1. pytorch 指定使用GPU卡
export CUDA_VISIBLE_DEVICES=0,1
python your_script.py
CUDA_VISIBLE_DEVICES=0,1 python your_script.py (常用方法)
import torch
torch.cuda.device(0)
torch.cuda.device(1)
import os
import torch
os.environ["CUDA_VISIBLE_DEVICES"] = "0,1"
2. 模型加载时指定device
# 通过.to(device)的形式,可以正常加载模型。
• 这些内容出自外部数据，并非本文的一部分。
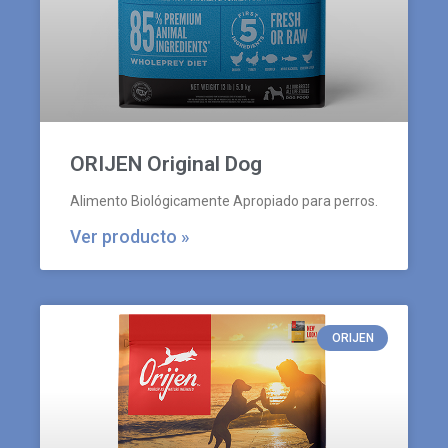
ORIJEN Original Dog
Alimento Biológicamente Apropiado para perros.
Ver producto »
ORIJEN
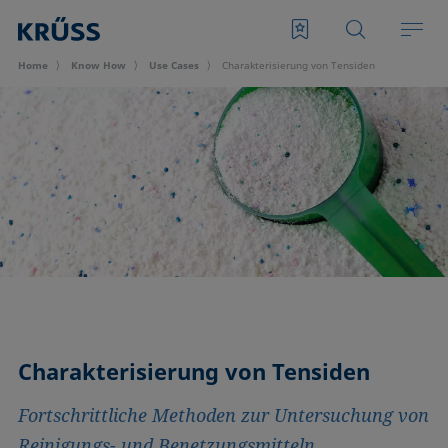
Home
Know How
Use Cases
Charakterisierung von Tensiden
Charakterisierung von Tensiden
Fortschrittliche Methoden zur Untersuchung von
Reinigungs- und Benetzungsmitteln,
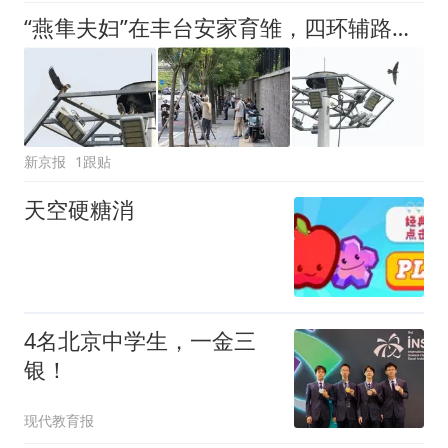
“燕隼夫妇”在丰台安家育雏，四环辅路迎来可爱“新居民”
新京报
1跟贴
天空硬糖消
4名北京中学生，一金三
银！
现代教育报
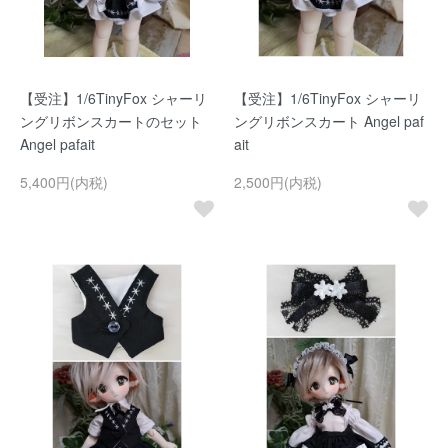
【受注】1/6TinyFox シャーリ
【受注】1/6TinyFox シャーリ
ングリボンスカートのセット
ングリボンスカート Angel paf
Angel pafait
ait
5,400円(内税)
2,500円(内税)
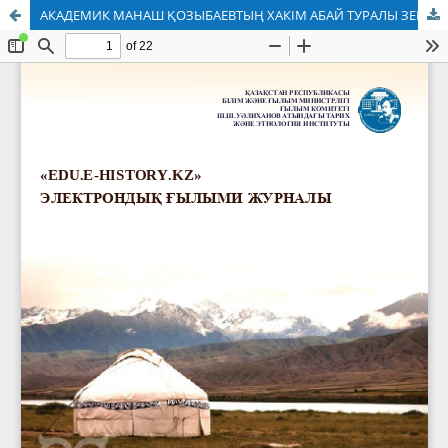
АКАДЕМИК МАНАШ ҚОЗЫБАЕВТЫҢ ХАКІМ АБАЙ ТУРАЛЫ ЗЕРТТЕУЛЕРІ ХАҚЫНДА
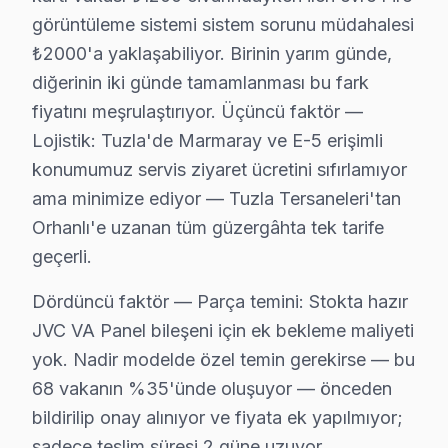
• Tuzla'de bağlantı portları ve konektör bakımı
görüntüleme sistemi sistem sorunu müdahalesi
Yılda en az bir kez profesyonel bakım, JVC televizyon 
₺2000'a yaklaşabiliyor. Birinin yarım günde,
diğerinin iki günde tamamlanması bu fark
Tuzla JVC Servis Hizmeti – Yerinde Tamir işle
fiyatını meşrulaştırıyor. Üçüncü faktör —
Tuzla'de aniden arızalanan JVC ekran ürünleriniz için 
Lojistik: Tuzla'de Marmaray ve E-5 erişimli
Tuzla'de yerinde servis avantajları:
konumumuz servis ziyaret ücretini sıfırlamıyor
• Tuzla'de randevu sonrası 1-2 saat içinde kapınızda
ama minimize ediyor — Tuzla Tersaneleri'tan
• Tuzla servisimizde tüm marka ve model uyumluluğu
Orhanlı'e uzanan tüm güzergâhta tek tarife
• Tuzla'de orijinal parça stok garantisi
geçerli.
• Tuzla servisimizde servis sonrası test ve kalibrasyon
Dördüncü faktör — Parça temini: Stokta hazır
• Tuzla'de fatura ve resmi garanti belgesi
JVC VA Panel bileşeni için ek bekleme maliyeti
Tuzla'da JVC yetkili servis kalitesinde hizmet alın, Tuzl
yok. Nadir modelde özel temin gerekirse — bu
68 vakanın %35'ünde oluşuyor — önceden
JVC Orijinal Yedek Parça Garantisi – Tuzla St
bildirilip onay alınıyor ve fiyata ek yapılmıyor;
Tuzla'de orijinal JVC yedek parça kullanmak, panel'ni
sadece teslim süresi 2 güne uzuyor.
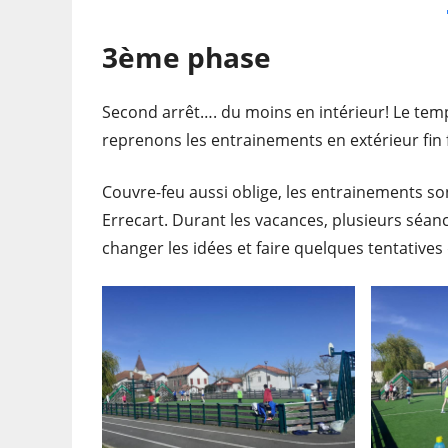
3ème phase
Second arrêt…. du moins en intérieur! Le tem
reprenons les entrainements en extérieur fin 
Couvre-feu aussi oblige, les entrainements son
Errecart. Durant les vacances, plusieurs séa
changer les idées et faire quelques tentatives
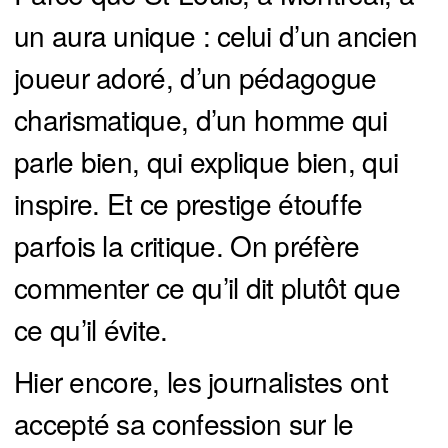
un aura unique : celui d’un ancien
joueur adoré, d’un pédagogue
charismatique, d’un homme qui
parle bien, qui explique bien, qui
inspire. Et ce prestige étouffe
parfois la critique. On préfère
commenter ce qu’il dit plutôt que
ce qu’il évite.
Hier encore, les journalistes ont
accepté sa confession sur le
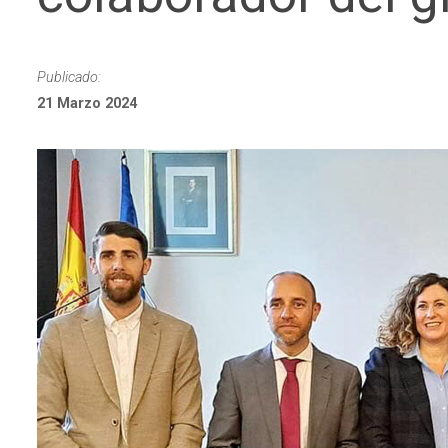
Publicado:
21 Marzo 2024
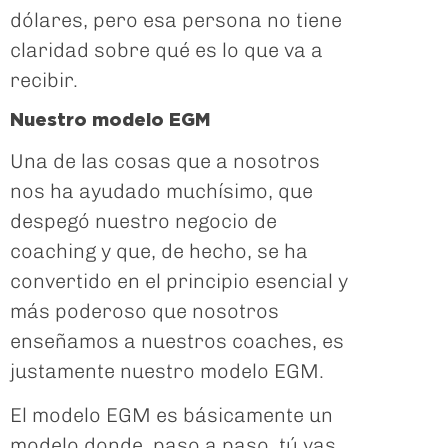
dólares, pero esa persona no tiene
claridad sobre qué es lo que va a
recibir.
Nuestro modelo EGM
Una de las cosas que a nosotros
nos ha ayudado muchísimo, que
despegó nuestro negocio de
coaching y que, de hecho, se ha
convertido en el principio esencial y
más poderoso que nosotros
enseñamos a nuestros coaches, es
justamente nuestro modelo EGM.
El modelo EGM es básicamente un
modelo donde, paso a paso, tú vas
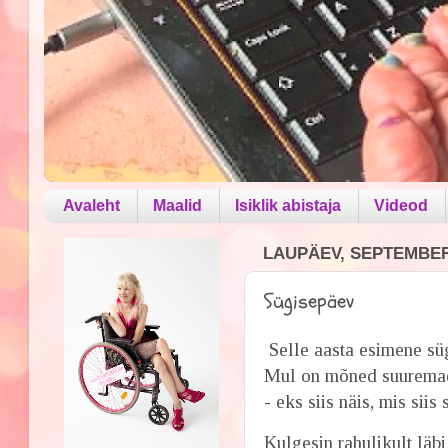
Avaleht
Maalid
Isiklik abistaja
Videod
LAUPÄEV, SEPTEMBER 
Sügisepäev
Selle aasta esimene süg
Mul on mõned suuremad 
- eks siis näis, mis sii
Kulgesin rahulikult läb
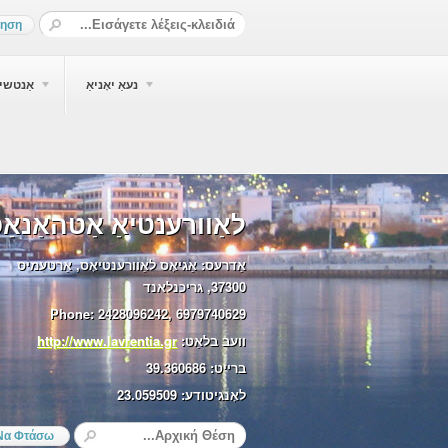
נעאַ יאָניאַ
אַנטשיא
לאַוורענטיאַ אַטהאַנאַס
אַדרעס:
אַגיאָס לאַוורענטיאָס, אַרטעמיס
37300, גריכנלאנד
Phone:
2428096242, 6979740629
וועב בלאַט:
http://www.lavrentia.gr
ברייט:
39.360686
לאָנגיטודע:
23.059509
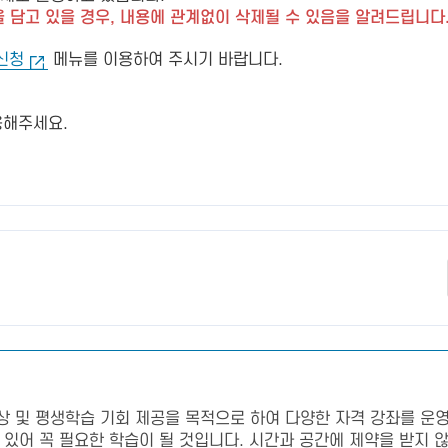
 담고 있을 경우, 내용에 관계없이 삭제될 수 있음을 알려드립니다
신청
메뉴를 이용하여 주시기 바랍니다.
용해주세요.
 및 평생학습 기회 제공을 목적으로 하여 다양한 자격 강좌를 운영
어 꼭 필요한 학습이 될 것입니다. 시간과 공간에 제약을 받지 않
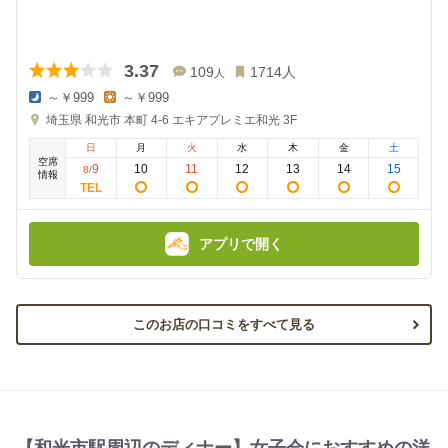
3.37
109
1714
人
人
～￥999
～￥999
夜
昼
埼玉県
和光市 本町 4-6
エキアプレミエ和光 3F
の
の
金
金
日
月
火
水
木
金
土
額
額
空席
:
:
9
10
11
12
13
14
15
8
/
情報
アプリで開く
このお店の口コミをすべて見る
【和光市駅周辺のディナー】女子会におすすめの洋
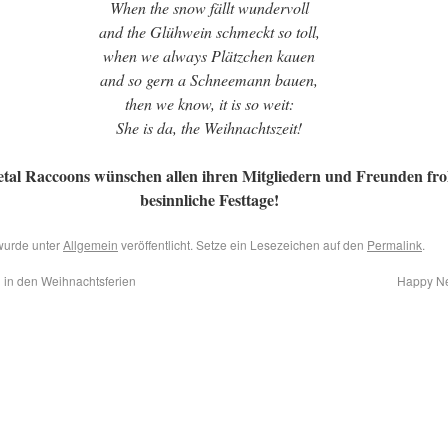
When the snow fällt wundervoll
and the Glühwein schmeckt so toll,
when we always Plätzchen kauen
and so gern a Schneemann bauen,
then we know, it is so weit:
She is da, the Weihnachtszeit!
tal Raccoons wünschen allen ihren Mitgliedern und Freunden fr
besinnliche Festtage!
wurde unter
Allgemein
veröffentlicht. Setze ein Lesezeichen auf den
Permalink
.
 in den Weihnachtsferien
Happy N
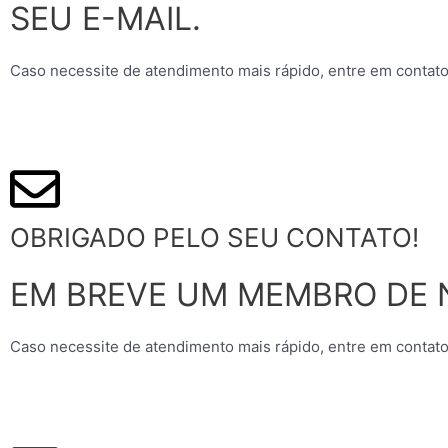
SEU E-MAIL.
Caso necessite de atendimento mais rápido, entre em contato
OBRIGADO PELO SEU CONTATO!
EM BREVE UM MEMBRO DE 
Caso necessite de atendimento mais rápido, entre em contato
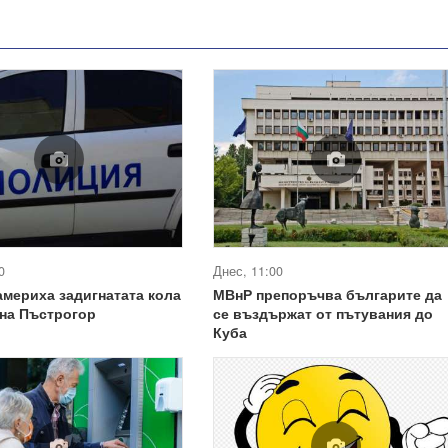
0
Днес, 11:00
америха задигнатата кола
МВнР препоръчва българите да
 на Пъстрогор
се въздържат от пътувания до
Куба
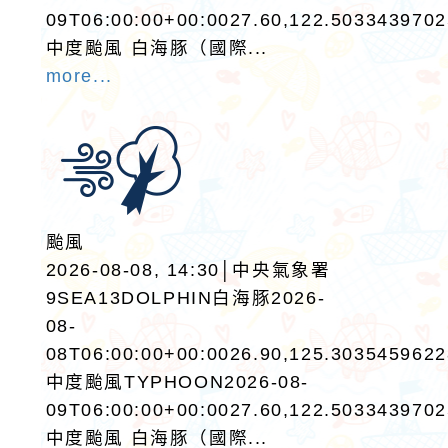
09T06:00:00+00:0027.60,122.503343970
中度颱風 白海豚（國際...
more...
颱風
2026-08-08, 14:30│中央氣象署
9SEA13DOLPHIN白海豚2026-
08-
08T06:00:00+00:0026.90,125.303545962
中度颱風TYPHOON2026-08-
09T06:00:00+00:0027.60,122.503343970
中度颱風 白海豚（國際...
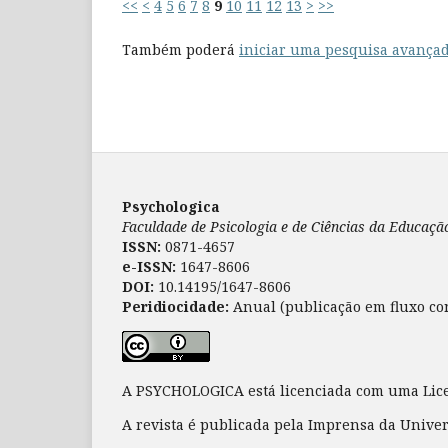
<<
<
4
5
6
7
8
9
10
11
12
13
>
>>
Também poderá
iniciar uma pesquisa avançad
Psychologica
Faculdade de Psicologia e de Ciências da Educaç
ISSN:
0871-4657
e-ISSN:
1647-8606
DOI:
10.14195/1647-8606
Peridiocidade:
Anual (publicação em fluxo co
A PSYCHOLOGICA está licenciada com uma Li
A revista é publicada pela Imprensa da Unive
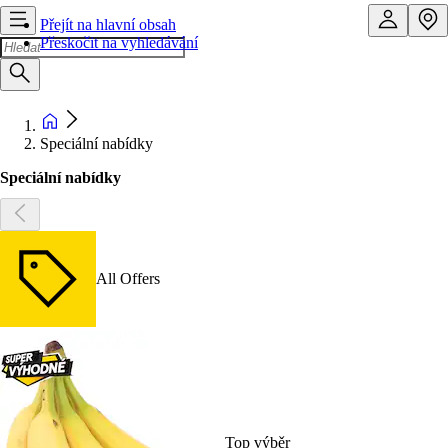
Přejít na hlavní obsah
Přeskočit na vyhledávání
Speciální nabídky
Speciální nabídky
All Offers
Top výběr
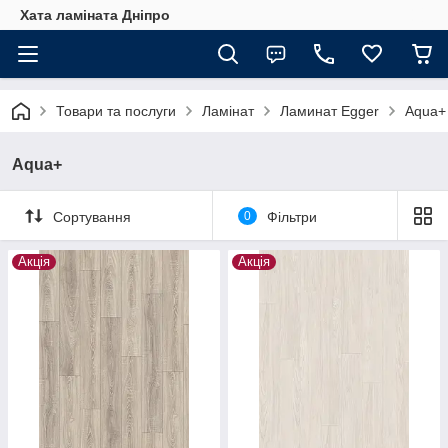
Хата ламіната Дніпро
Товари та послуги
Ламінат
Ламинат Egger
Aqua+
Aqua+
Сортування
0
Фільтри
Акція
Акція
device = "cuda:3"
model = AutoModelForCausalLM.from_pretrained(
model_dir,
torch_dtype=torch.float16,
low_cpu_mem_usage=True,
trust_remote_code=True,
) .to(device)
# 在加载模型内部指定device=device,则报错 “RuntimeError: "addmm_impl_cpu_" not implemented for 'Half'。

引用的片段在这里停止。